The rapid increase in genomic information requires new automatic techniques to investigate protein functions. The function of proteins is partially determined by short sequence segments. For example the phosphorylation by protein kinases is an important mechanism for controlling intracellular processes. Many kinases are known, but the identification of their potential biological targets is still ongoing research. High substrate specificity of protein kinases ensures correct transmission of signals in cells. The specificity is largely determined by the primary sequence of the target site, but we lack general, efficient and error prune tools for identifying these sites. Most methods designed to predict functional motifs process local sequence information around post-translational modification sites.
We present here an advanced computational protocol for rapid identification of post-translational modifications (PTM) in proteins on the whole genome scale. The AutoMotif Server (AMS) identifies various types of post-translational modifications in protein sequences. A query protein sequence is dissected into overlapping short segments. Each segment is projected into an abstract space of sequence fragments by 10 different representations. Those projections are compared with the database of representations of known and confirmed by experiments post-translational modification sites using the support vector machine (SVM) approach 1, 2. The supervised machine learning approach is able to predict the most of post-translational modification sites in proteins. It is based on the classification of the biological functional information acquired from the Swiss-Prot database version 4.2. The classification models are then used to predict new modification sites in proteins. Users can access a list of sites in proteins annotated as being able to undergo certain post-translational modification in Swiss-Prot database and add new annotated sequence segments from proteins (positive instances).

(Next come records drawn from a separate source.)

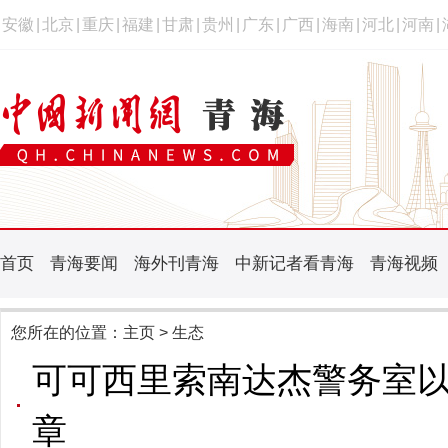
安徽
|
北京
|
重庆
|
福建
|
甘肃
|
贵州
|
广东
|
广西
|
海南
|
河北
|
河南
|
首页
青海要闻
海外刊青海
中新记者看青海
青海视频
您所在的位置：
主页
> 生态
可可西里索南达杰警务室以
章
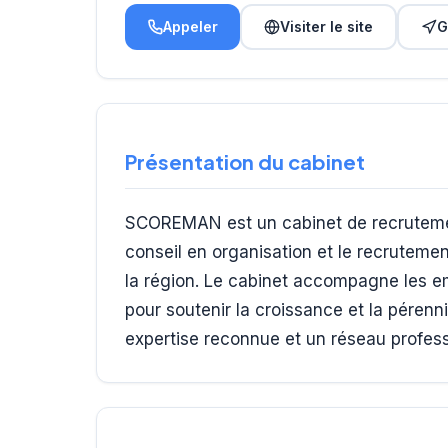
Appeler
Visiter le site
G
Présentation du cabinet
SCOREMAN est un cabinet de recrutemen
conseil en organisation et le recruteme
la région. Le cabinet accompagne les e
pour soutenir la croissance et la pérenn
expertise reconnue et un réseau profess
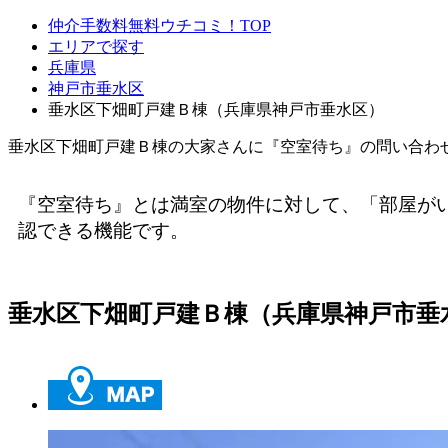
仲介手数料無料ウチコミ！TOP
エリアで探す
兵庫県
神戸市垂水区
垂水区下畑町戸建Ｂ棟（兵庫県神戸市垂水区）
垂水区下畑町戸建Ｂ棟の大家さんに『空室待ち』の問い合わ
『空室待ち』とは満室の物件に対して、「部屋が
認できる機能です。
垂水区下畑町戸建Ｂ棟（兵庫県神戸市垂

The AMS server was demonstrated 3, 4 to gain high accuracy in distinguishing short sequence fragments that are post-translational modified from those that are not. The efficiency of the classification for each type of modifications and the prediction power of several versions of the method is estimated using the standardized leave-one-out tests. The sensitivities of the protocol for all types of modifications are in the range of 70%.
The AutoMotif Server is freely available at "http://automotif.bioinfo.pl/":http://automotif.bioinfo.pl/. The local version of the software is available on request from the authors. The parameters (the search type, the number of top models, and the PTM type) are optional and can be easily modified. The following protocol describes how to use AMS server to detect various types of post-translational modifications, and how to understand the resulting score for a given prediction.

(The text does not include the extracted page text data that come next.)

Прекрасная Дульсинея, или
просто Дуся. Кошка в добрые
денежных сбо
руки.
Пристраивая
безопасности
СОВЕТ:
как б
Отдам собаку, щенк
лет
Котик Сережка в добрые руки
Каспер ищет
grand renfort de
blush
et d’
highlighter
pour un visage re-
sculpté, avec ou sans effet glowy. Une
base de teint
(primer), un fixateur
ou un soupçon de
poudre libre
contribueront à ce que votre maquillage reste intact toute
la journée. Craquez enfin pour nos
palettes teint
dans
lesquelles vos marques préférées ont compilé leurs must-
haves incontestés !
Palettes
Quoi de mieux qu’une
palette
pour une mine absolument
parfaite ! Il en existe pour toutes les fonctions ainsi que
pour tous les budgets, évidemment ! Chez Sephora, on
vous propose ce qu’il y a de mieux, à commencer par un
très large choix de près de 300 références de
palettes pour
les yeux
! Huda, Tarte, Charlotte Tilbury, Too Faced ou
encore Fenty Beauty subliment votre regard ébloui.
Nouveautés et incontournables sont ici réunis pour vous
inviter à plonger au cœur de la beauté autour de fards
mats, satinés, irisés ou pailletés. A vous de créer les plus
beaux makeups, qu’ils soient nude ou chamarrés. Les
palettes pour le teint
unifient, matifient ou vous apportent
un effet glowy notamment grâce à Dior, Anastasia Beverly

The AMS server is able to predict all types of post-translational modifications for a query sequence in real time, even if multiple classification models are used. When large set of input sequences is used the time needed to perform the prediction is scaling linearly with the size of the set. If two sets are submitted at once, they are run in parallel on our linux cluster, so the time is the same as for single submission. Therefore the critical step for computations is the proper preparation of input data.
Database & Representations
- The AMS method for predicting plausible post-translational modification sites classifies known experimental instances. Only the sequence information is used as an input, because in most cases only the potential target protein sequence is known. Our analysis is based on biological information acquired from the Swiss-Prot database 5, 6.
- Proteins with acetylation, phosphorylation (by PKA, PKC, CK, CK2 and CDC2 kinases), sulfation, amidation, hydroxylation, methylation, pyrrolidone and gamma-carboxyglutamic modification sites are selected for our analysis. Those processes have the largest number of known experimental instances. Training cases are taken from proteins experimentally annotated proteins. For each type of post-translational modification the list of proteins with at least one modified site of that particular type is fetched from the Swiss-Prot database. Sites annotated “by similarity”, “partial”, “potential”, “probable” or “predicted” are neglected in the analysis. The remaining list of residues is used as the dataset of positive cases, which includes all short sequence segments dissected from parent proteins with size of 9 amino acids and centered on main annotated residue. If the case of non-symetric segments, where modified residue is not in the center, the lacking positions in a segment are filled with ‘X’ as the type of amino acids. All redundant segments in the database, i.e. with the same sequence, are removed from the training dataset.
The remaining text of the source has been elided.